Je lui est simplement répondu que tout allait bien, le seul avec lequel je suis en désaccord c’est bien le nommé Chafaa. Bouaich et je suis certain que c’est lui qui a porté plainte contre moi. C’est une façon d’exécuter ses menaces du mois de juin 2013. Quant aux photos publiées sur facebook par le rebelle, j’affirme que je les aient vues comme tous les militants, d’ailleurs est-ce un crime de les avoir vues ? Comment peut-on porter plainte contre un militant du FFS quand il s’agit de photos contre le FFS ? Pourquoi ils ne m’ont-ils pas tout simplement radier ainsi que le prévoit le règlement intérieur pour des raisons de dénigrement des supérieurs ? Pourquoi me traiter comme un criminel et me faire passer pour un terroriste.
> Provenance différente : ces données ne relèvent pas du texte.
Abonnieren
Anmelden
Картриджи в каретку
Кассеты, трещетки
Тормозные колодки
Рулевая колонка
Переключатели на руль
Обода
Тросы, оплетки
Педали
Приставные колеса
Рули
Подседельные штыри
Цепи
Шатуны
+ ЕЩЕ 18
Ce qui fait mal ce sont les gens qui ont volé le parti, selon les squatteurs actuels du FFS, Tabou a volé des biens du parti alors qu’ils n’ont rien fait contre lui ! Le système qui a assassiné avec une froideur sans précédent, 482 maquisards de l’ALN.
Pourquoi ne poursuivent-ils pas tous ceux qui les accusent chaque jour sur Facebook ? Alors pourquoi ils ne s’attaquent qu’à Moi ?
Est-ce parce que cela vient d’un député qui est très connu à Audin, Monsieur le Terminateur comme le surnomment certains de ses camarades du bon vieux temps de l’université.
Qui a intérêt à faire pression pour accélérer la perquisition me laissant seul face au rouleau compresseur d’une justice dépendante du pouvoir politique ?
Témoignage recueilli par S.A.A et publié avec l’accord de Hassan DADACHE.